Go through the records and report each line holding the string "between".

MATERIAL PROVIDED:
◇ ◇ ◇
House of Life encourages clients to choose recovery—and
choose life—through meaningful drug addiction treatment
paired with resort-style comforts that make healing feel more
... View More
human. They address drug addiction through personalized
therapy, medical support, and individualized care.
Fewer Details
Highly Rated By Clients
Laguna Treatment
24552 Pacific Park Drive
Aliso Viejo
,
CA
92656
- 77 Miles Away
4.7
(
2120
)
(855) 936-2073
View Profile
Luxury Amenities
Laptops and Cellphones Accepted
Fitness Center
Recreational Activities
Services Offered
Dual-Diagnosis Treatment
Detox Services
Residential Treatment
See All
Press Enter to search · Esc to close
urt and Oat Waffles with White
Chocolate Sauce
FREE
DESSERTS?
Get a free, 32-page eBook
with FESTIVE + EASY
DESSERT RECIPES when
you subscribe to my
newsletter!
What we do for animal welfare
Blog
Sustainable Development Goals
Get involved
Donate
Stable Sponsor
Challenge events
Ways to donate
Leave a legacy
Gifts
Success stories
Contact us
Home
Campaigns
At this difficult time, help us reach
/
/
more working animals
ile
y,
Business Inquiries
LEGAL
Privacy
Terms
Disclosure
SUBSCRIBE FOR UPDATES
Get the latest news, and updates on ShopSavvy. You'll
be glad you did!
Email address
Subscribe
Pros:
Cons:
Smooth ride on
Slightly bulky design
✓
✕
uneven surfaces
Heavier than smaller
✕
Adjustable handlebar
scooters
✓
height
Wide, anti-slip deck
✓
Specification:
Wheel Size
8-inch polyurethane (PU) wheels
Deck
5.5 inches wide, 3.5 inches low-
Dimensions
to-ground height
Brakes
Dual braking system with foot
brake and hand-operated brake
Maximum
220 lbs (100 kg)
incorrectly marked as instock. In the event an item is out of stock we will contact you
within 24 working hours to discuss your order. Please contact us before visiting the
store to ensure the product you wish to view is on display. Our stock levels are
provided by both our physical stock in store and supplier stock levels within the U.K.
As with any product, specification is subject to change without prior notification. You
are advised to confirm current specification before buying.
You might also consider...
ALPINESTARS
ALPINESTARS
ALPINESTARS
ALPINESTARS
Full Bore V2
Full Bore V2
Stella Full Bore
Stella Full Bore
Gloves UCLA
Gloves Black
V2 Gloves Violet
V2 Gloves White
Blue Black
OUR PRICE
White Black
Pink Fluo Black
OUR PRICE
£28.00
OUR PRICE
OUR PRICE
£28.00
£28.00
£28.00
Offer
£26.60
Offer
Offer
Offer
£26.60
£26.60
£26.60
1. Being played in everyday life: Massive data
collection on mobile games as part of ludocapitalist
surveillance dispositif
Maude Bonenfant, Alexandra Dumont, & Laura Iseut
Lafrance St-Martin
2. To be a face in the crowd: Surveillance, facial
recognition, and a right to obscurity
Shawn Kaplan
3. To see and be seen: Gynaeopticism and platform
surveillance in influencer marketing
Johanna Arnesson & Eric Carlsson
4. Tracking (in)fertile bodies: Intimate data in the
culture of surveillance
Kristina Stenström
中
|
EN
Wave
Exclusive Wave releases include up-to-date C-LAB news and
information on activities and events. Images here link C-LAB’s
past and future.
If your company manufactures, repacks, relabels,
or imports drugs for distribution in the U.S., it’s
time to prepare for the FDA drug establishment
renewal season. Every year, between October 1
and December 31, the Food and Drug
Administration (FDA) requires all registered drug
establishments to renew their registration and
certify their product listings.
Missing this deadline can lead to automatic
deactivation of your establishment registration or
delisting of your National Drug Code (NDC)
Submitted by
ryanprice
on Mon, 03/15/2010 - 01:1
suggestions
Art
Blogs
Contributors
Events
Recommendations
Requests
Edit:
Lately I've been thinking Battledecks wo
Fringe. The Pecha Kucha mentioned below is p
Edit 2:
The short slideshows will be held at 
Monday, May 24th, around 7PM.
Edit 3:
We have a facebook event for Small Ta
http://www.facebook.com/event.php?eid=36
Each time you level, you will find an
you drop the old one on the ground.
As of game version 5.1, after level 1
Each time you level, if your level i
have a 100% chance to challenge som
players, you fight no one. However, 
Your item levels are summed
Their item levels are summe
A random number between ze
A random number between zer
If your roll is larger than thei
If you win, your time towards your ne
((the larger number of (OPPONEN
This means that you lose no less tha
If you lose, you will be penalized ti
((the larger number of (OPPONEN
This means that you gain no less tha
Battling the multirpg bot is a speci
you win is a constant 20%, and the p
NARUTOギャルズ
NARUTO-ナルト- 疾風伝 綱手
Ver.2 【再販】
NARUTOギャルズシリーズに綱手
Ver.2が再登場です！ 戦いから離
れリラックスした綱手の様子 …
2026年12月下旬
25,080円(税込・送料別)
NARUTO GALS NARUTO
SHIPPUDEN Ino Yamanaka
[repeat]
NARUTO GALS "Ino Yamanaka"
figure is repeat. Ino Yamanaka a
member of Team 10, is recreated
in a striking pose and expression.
◇ ◇ ◇
ANSWER FOR THIS EXERCISE:
renewal season. Every year, between October 1
A random number between ze
A random number between zer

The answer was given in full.